= WHAT THE TASK REQUIRES =
The result should be the lines from the one holding "cieux colliers de" to the final line of the records, retyped exactly.

= INPUT DATA =
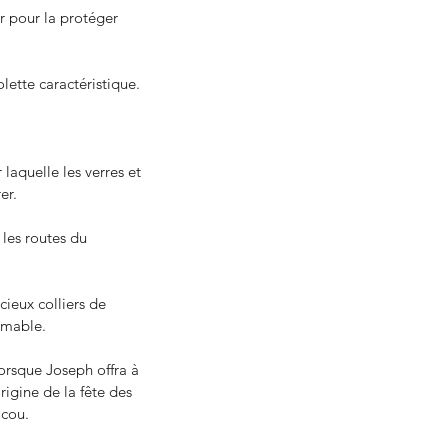
r pour la protéger 
olette caractéristique.
laquelle les verres et 
er.
les routes du 
cieux colliers de 
timable.
orsque Joseph offra à 
rigine de la fête des 
 cou.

= TASK RESPONSE =
cieux colliers de 
timable.
orsque Joseph offra à 
rigine de la fête des 
 cou.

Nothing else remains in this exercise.